A escravatura transatlântica e o (anti)racismo

Ser negro transforma-se em sinónimo de escravo e escravo em sinónimo de negro não só em localizações específicas, mas numa escala global.

A escravatura é uma prática hedionda antiga e transversal a diferentes sociedades, mas cujas especificidades é importante discutir, quando debatemos o racismo e a resistência negra na contemporaneidade. Não é raro que se diga que a escravatura já estava fortemente implantada em África antes do tráfico transatlântico dos séculos XV a XIX e que, portanto, o impacto do último em pouco se distingue daquele produzido por outras formas de escravatura no continente. Querendo ou não, essa acaba por ser uma forma de, simultaneamente, minimizar as consequências do tráfico transatlântico nos dias de hoje e o papel dos portugueses no mesmo, e sobretudo, de despolitizar a escravatura.
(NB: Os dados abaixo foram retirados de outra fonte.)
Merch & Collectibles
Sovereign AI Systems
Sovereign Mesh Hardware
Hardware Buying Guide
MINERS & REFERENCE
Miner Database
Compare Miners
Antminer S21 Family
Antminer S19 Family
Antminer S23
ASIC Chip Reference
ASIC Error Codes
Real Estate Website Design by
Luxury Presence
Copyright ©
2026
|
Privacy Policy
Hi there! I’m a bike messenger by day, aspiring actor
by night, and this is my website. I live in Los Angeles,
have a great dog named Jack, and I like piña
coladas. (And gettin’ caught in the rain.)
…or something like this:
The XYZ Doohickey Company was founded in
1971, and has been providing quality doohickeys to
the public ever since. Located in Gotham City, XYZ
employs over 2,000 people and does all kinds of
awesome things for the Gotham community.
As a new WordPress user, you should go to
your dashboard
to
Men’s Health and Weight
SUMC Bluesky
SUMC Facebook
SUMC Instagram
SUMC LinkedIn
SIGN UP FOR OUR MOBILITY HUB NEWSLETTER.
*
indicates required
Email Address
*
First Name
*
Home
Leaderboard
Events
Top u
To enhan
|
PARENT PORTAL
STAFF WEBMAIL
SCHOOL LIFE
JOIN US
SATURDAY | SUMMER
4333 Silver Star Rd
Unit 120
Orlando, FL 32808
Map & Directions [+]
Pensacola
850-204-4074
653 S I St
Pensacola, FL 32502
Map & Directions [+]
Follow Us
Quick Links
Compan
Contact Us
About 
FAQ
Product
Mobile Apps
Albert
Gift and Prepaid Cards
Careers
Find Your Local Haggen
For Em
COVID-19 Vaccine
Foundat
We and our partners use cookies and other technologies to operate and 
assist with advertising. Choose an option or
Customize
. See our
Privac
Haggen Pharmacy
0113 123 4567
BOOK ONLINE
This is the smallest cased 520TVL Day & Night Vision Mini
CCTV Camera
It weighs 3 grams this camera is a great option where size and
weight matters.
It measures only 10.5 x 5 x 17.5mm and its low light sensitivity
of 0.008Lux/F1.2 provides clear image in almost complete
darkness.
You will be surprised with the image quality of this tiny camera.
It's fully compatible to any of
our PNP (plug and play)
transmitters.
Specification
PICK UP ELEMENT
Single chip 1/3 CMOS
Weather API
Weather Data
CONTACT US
De modo semelhante, aponta-se que figuras e processos históricos que são hoje mobilizados para dar visibilidade a uma genealogia da resistência negra à escravatura – como a figura de Njinga a Mbandi –, na verdade não teriam rompido com a escravatura e que a verdadeira resistência à escravatura teria sido o abolicionismo (protagonizado por brancos). Não são histórias lineares e isentas de contradições – nenhum processo histórico o é – e sabemos também que a história centrada nas “grandes figuras” não deixa de ter problemas (como, o de ocultar a história dos “debaixo”; o robustecimento de “mitos fundadores” nacionalistas; uma visão pessoalizada dos processos históricos). Mas não é raro na historiografia que se utilize uma “grande figura” para a partir dela explicar um contexto histórico, rompendo com a personalização e oferecendo informação sobre as relações de poder em presença. Por outro lado, reconhecer que essas figuras resistiram à escravatura dos seus povos pelos europeus, e isso não é de somenos, mas que não romperam totalmente com ela, nem com as formas de estratificação que estão na sua base, não retira legitimidade ao contributo que deram para a luta contra a escravatura. Aqui é preciso também perguntar se estaríamos perante o mesmo tipo de fenómeno político, económico e social que foi o tráfico transatlântico de pessoas escravizadas e se aquele era feito nas mesmas condições de poder com que se fazia o último.

Interessa sistematizar alguns dos aspetos que distinguem o tráfico transatlântico de pessoas escravizadas de outras formas de escravatura no continente africano. Numa prevaleceu o uso da mão-de-obra escravizada para trabalho doméstico, exploração sexual e demonstração de prestígio; noutra a forma de exploração predominante é o sistema de plantação, em que a força de trabalho é explorada numa lógica de “proto-industrialização” que daria origem ao capitalismo. Numa, a sujeição à condição de escravizado está mais associada a disputas entre grupos rivais, à conquista, a diferenças religiosas e étnico-culturais, enquanto noutra o que está em causa é a pertença racial. Ser negro transforma-se em sinónimo de escravo e escravo em sinónimo de negro não só em localizações específicas, mas numa escala global. Numa, existe um estatuto de inferioridade social e sujeição à violência extrema, mas a pessoa escravizada tende a ser considerada humana, socialmente inferior, mas humana; em outra, a legitimação da escravatura é feita através da institucionalização, também a uma escala global, de que as pessoas escravizadas, as pessoas negras, não são totalmente humanas, nem cultural, nem biologicamente. Reconhecer estas distinções significa dizer que existe escravatura “boa” e outra que é “má”? Claro que não. Significa reconhecer apenas que uma é mais estruturante das relações étnico-raciais e da antinegritude que vivemos hoje a nível global.

Portugal foi o país que mais pessoas negras traficou no Atlântico. Há quem diga que foi “apenas” um terço do total estimado de 12 milhões de pessoas arrancadas de África para serem escravizadas nas Américas entre os séculos XVI a XIX. Há quem, como eu, considere que Portugal foi responsável por cerca de 50% desse total. Em qualquer um dos casos, Portugal continua a ser a potência colonial que mais pessoas traficou no Atlântico. A diferença das estimativas deve-se a entendimentos (e não má-fé, distração, etc.) distintos sobre se o tráfico realizado para o Brasil depois da sua independência (1822) deve ou não ser contabilizado, como também – e aqui friso o também – português. O processo de independência política teve as suas contradições. Atenda-se desde logo ao facto de que o novo país seria não só governado por um português, mas pelo herdeiro ao trono de Portugal – D. Pedro. Não é o mesmo tipo de processo que ocorreu, por exemplo, no Haiti. Mas é preciso também não deixar de discutir a dimensão económica. Teriam as velhas famílias escravocratas portuguesas no Brasil, os circuitos de circulação e acumulação das suas fortunas e as suas redes de influência deixado, de um dia para o outro, de beneficiar Portugal?